Recent discovery of magnesium isotope effect in the rate of enzymatic synthesis of adenosine triphosphate (ATP) offers a new insight into the mechanochemistry of enzymes as the molecular machines. The activity of phosphorylating enzymes (ATP-synthase, phosphocreatine, and phosphoglycerate kinases) in which Mg(2+) ion has a magnetic isotopic nucleus 25Mg was found to be 2-3 times higher than that of enzymes in which Mg(2+) ion has spinless, nonmagnetic isotopic nuclei 24Mg or 26Mg. This isotope effect demonstrates unambiguously that the ATP synthesis is a spin-dependent ion-radical process. The reaction schemes, suggested to explain the effect, imply a reversible electron transfer from the terminal phosphate anion of ADP to Mg(2+) ion as a first step, generating ion-radical pair with singlet and triplet spin states. The yields of ATP along the singlet and triplet channels are controlled by hyperfine coupling of unpaired electron in 25Mg+ ion with magnetic nucleus 25Mg. There is no difference in the ATP yield for enzymes with 24Mg and 26Mg; it gives evidence that in this reaction magnetic isotope effect (MIE) operates rather than classical, mass-dependent one. Similar effects have been also found for the pyruvate kinase. Magnetic field dependence of enzymatic phosphorylation is in agreement with suggested ion-radical mechanism.
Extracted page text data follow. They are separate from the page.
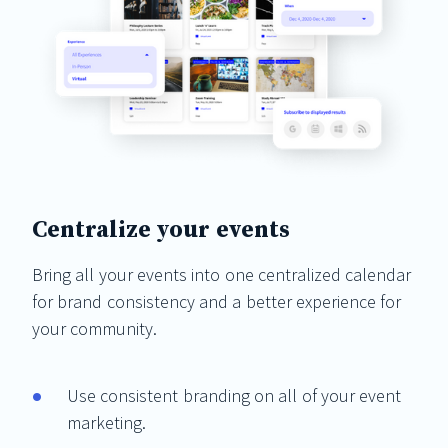
Centralize your events
Bring all your events into one centralized calendar
for brand consistency and a better experience for
your community.
Use consistent branding on all of your event
marketing.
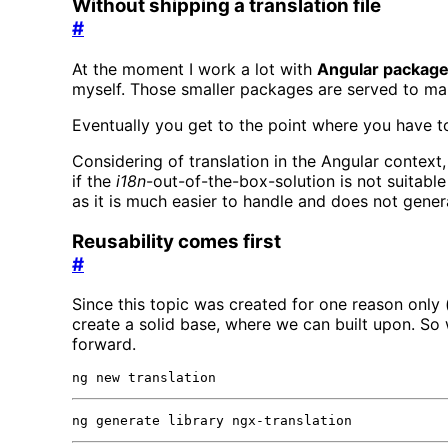
Without shipping a translation file
#
At the moment I work a lot with
Angular packag
myself. Those smaller packages are served to make 
Eventually you get to the point where you hav
Considering of translation in the Angular context
if the
i18n
-out-of-the-box-solution is not suitable
as it is much easier to handle and does not genera
Reusability comes first
#
Since this topic was created for one reason only (
create a solid base, where we can built upon. So
forward.
ng new translation
ng generate library ngx-translation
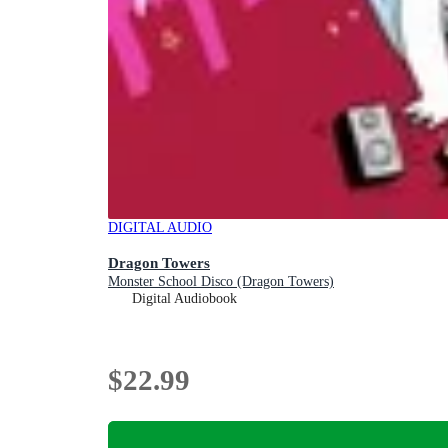
DIGITAL AUDIO
Dragon Towers
Monster School Disco (Dragon Towers)
Digital Audiobook
$22.99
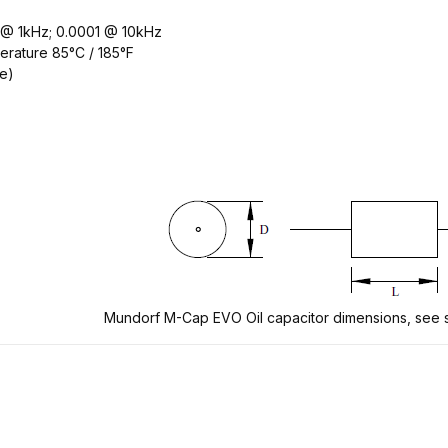
2 @ 1kHz; 0.0001 @ 10kHz
erature 85°C / 185°F
ee)
Mundorf M-Cap EVO Oil capacitor dimensions, see s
Ion-radical mechanism of enzymatic ATP synthesis: DFT calculations and experimental control.

A new, ion-radical mechanism of enzymatic ATP synthesis was recently discovered by using magnesium isotopes. It functions at a high concentration of MgCl(2) and includes electron transfer from the Mg(H(2)O)(m)(2+)(ADP(3-)) complex (m = 0-4) to the Mg(H(2)O)(n)(2+) complex as a primary reaction of ATP synthesis in catalytic sites of ATP synthase and kinases. Here, the structures and electron transfer reaction energies of magnesium complexes related to ATP synthesis are calculated in terms of DFT. ADP is modeled by pyrophosphate anions, protonated (HP(2)O(7)H(2-), HP(2)O(7)CH(3)(2-)) and deprotonated (HP(2)O(7)(3-), CH(3)P(2)O(7)(3-)). The reaction generates an ion-radical pair, composed of Mg(H(2)O)(n)(+) ion and pyrophosphate anion-radical coordinated to Mg(2+) ion. The addition of the latter to the substrate P=O bond results in ATP formation. Populations of the singlet and triplet states and singlet-triplet spin conversion in the pair are controlled by hyperfine coupling of unpaired electrons with magnetic (25)Mg and (31)P nuclei and by Zeeman interaction. Due to these two interactions, the yield of ATP is a function of nuclear magnetic moment and magnetic field; both of these effects were experimentally detected. Electron transfer reaction does not depend on m but strongly depends on n. It is exoergic and energy allowed at 0 < or = n << infinity for the deprotonated pyrophosphate anions and at 0 < or = n < 4 for the protonated ones; for other values of n, the reaction is energy deficient and forbidden. The boundary between exoergic and endoergic regimes corresponds to the trigger magnitude n* (n* = 4 for protonated anions and 6 < n* << infinity for deprotonated ones). These results explain why ATP synthesis occurs only in special devices, molecular enzymatic machines, but not in water (n = infinity). Biomedical consequences of the ion-radical enzymatic ATP synthesis are also discussed.